Submitted:	11 Jan 2018 19:14	Modified:	11 Apr 2018 16:23
Reporter:	Jean-François Gagné	Email Updates:
Status:	Duplicate	Impact on me:	None
Category:	MySQL Server: Group Replication	Severity:	S2 (Serious)
Version:	5.7.20, 8.0.3	OS:	Any
Assigned to:		CPU Architecture:	Any

Description:
Hi,

This bug is a variation, for Group Replication, of Bug#86078 (Bad Write Set tracking with UNIQUE KEY on a DELETE followed by an INSERT).  Contrary to Bug#86078 and Bug#89141 where the consequences of the bad Write Set tracking are minor, this one will cause a false-positive certification which leads to data inconsistency and group breakage.

As a side note and related to “How to repeat” below, I am surprised that the INSERT on the member running the while commits before the INSERT from the other node as the INSERT from the other node was certified before the INSERT from this node.  This leads to different ordering (and views) of transaction on the different multi-writer nodes of the group.  It looks like violation of total ordering of transactions: I will also open a bug on that and add the bug number in the comments.

See below blog post for more details:
https://jfg-mysql.blogspot.com/2018/01/more-write-set-in-mysql-5-7-group-replication-certi...

Many thanks for looking into that,

JFG

How to repeat:
Deploy an instance of Group Replication and enable multi-writer/primary (SET GLOBAL group_replication_single_primary_mode = OFF).
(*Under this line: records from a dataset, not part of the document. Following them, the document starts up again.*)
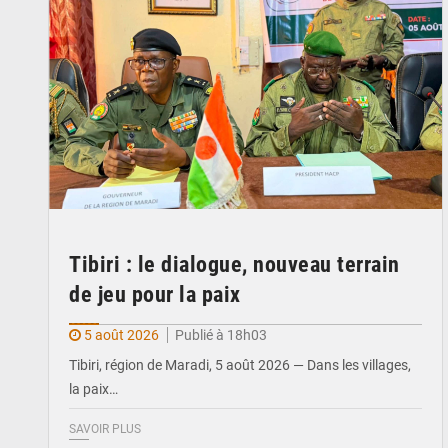
Tibiri : le dialogue, nouveau terrain
de jeu pour la paix
5 août 2026
Publié à 18h03
Tibiri, région de Maradi, 5 août 2026 — Dans les villages,
la paix…
SAVOIR PLUS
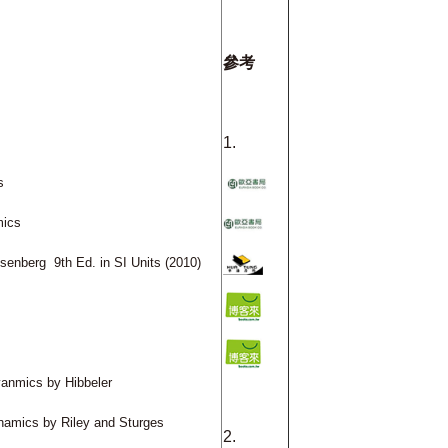
參考
1.
cs
mics
Eisenberg
9th Ed. in SI Units (2010)
yanmics by Hibbeler
namics by Riley and Sturges
2.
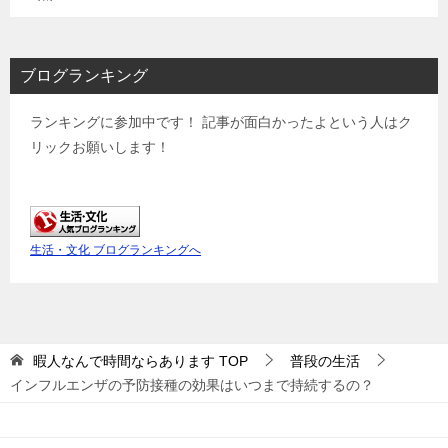
ブログランキング
ランキングに参加中です！ 記事が面白かったよという人はク
リックお願いします！
生活・文化 ブログランキングへ
暇人なんで時間ならあります
TOP
普段の生活
インフルエンザの予防接種の効果はいつまで持続するの？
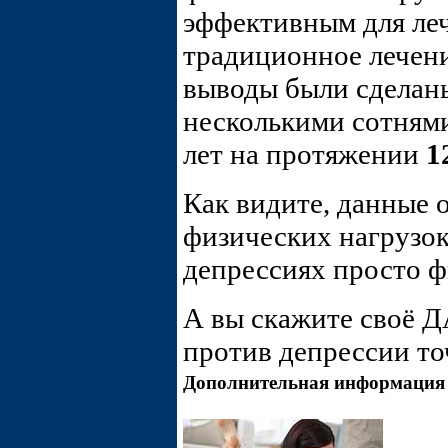
эффективным для леч
традиционное лечени
выводы были сделан
несколькими сотням
лет на протяжении
1
Как видите, данные 
физических нагрузок
депрессиях просто ф
А вы скажите своё 
против депрессии то
Дополнительная информация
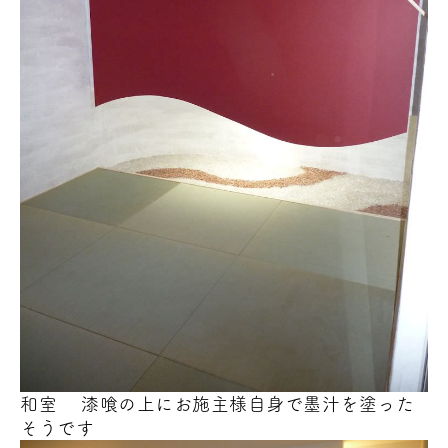
和室 漆喰の上にお施主様自身で墨汁を塗った
そうです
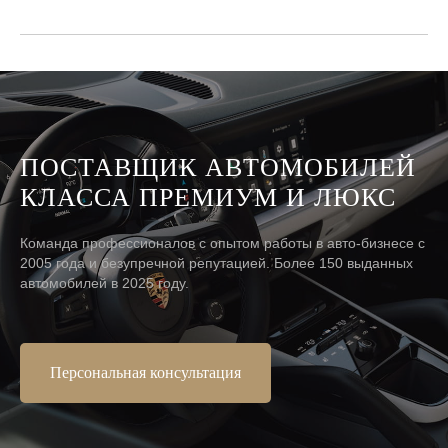
ПОСТАВЩИК АВТОМОБИЛЕЙ
КЛАССА ПРЕМИУМ И ЛЮКС
Команда профессионалов с опытом работы в авто-бизнесе с
2005 года и безупречной репутацией. Более 150 выданных
автомобилей в 2025 году.
Персональная консультация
Run the following as initialization on one member of the group:

> SELECT version();
+------------+
| version()  |
+------------+
| 5.7.20-log |
+------------+
1 row in set (0.00 sec)

> CREATE DATABASE test_jfg_ws;
Query OK, 1 row affected (0.01 sec)

> CREATE TABLE test_jfg_ws.test_jfg_ws (
    ->   id int(10) unsigned NOT NULL AUTO_INCREMENT PRIMARY KEY,
    ->   str varchar(80) NOT NULL UNIQUE);
Query OK, 0 rows affected (0.01 sec)

> CREATE TABLE test_jfg_ws.test_jfg_ws2 (
    ->   id INT UNSIGNED NOT NULL AUTO_INCREMENT PRIMARY KEY,
    ->   str VARCHAR(80) NOT NULL);
Query OK, 0 rows affected (0.01 sec)

To trigger the false-positive certification (which leads to data inconsistency and group breakage), you can create a table with many rows (one million in my case) by running the following commands in a Linux shell on one member of the group:

# sql="INSERT INTO test_jfg_ws.test_jfg_ws2 (str) VALUES (RAND());"
# for i in $(seq 100); do
>   ( echo "BEGIN;"; yes "$sql" | head -n 10000; echo "COMMIT;"; ) | mysql;
> done

The following ALTER needs to take more than two seconds so below has a chance to trigger the false-positive certification.  If it does not take more than two seconds, you can add more rows in the table by running the above loop more times.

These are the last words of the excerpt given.